March 26, 2015
Saudi fighter jets bombed al Houthi military positions in Yemen overnight. A Saudi-led coalition pits the Gulf States (except Oman), Egypt, Pakistan, Turkey, and others against the Iranian-backed al Houthis under Operation Decisive Storm. President Barack Obama authorized US logistical and intelligence support for the operation. As Yemen descends further into chaos, the question is whether the US will be able to prevent another terrorist attack from within the country.
President Obama has repeatedly touted Yemen as his model for a successful counterterrorism strategy. Its low-cost approach and extremely limited US footprint are appealing; and it relies on the administration’s favorite counter-terrorism tool: airstrikes.
Recognizing the failure of the model in Yemen would call the administration’s entire counter-terrorism approach into question. It’s no surprise, then, that the White House continues to say that Yemen is a success despite the complete collapse of the country, the rise of Iranian influence there, the regrowth of al Qaeda in the Arabian Peninsula, and the emergence of an ISIS splinter group.

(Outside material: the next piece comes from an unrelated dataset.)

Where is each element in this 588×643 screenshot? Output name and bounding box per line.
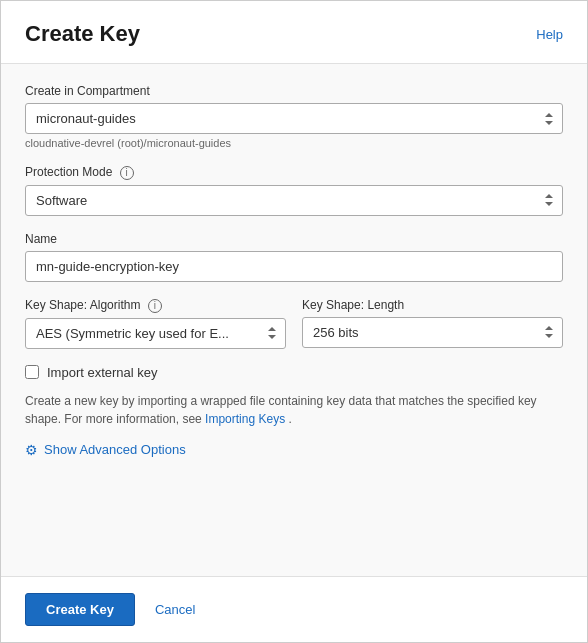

Since President Obama’s remarks last June and again in September, a coup forcibly replaced America’s legitimate counter-terrorism partner in Yemen, President Abdu Rabbu Mansour Hadi, with the Iranian-backed al Houthi movement. The al Houthi takeover effectively ended intelligence-sharing with Yemeni organizations, military cooperation, and military training and launched a civil war, which Hadi is losing. The US closed its embassy in Sana’a in February. It withdrew its remaining personnel from al Anad airbase in Lahij governorate after an ISIS attack in the capital and there have been reports of ISIS militants in Lahij. The al Houthis seized the airbase within days and advanced on Hadi’s positions. And yet, White House spokesman Josh Earnest continued to point to Yemen as a “template,” even when pressed after Hadi fled the country, and again after the start of Saudi airstrikes. If this is success, what would failure look like?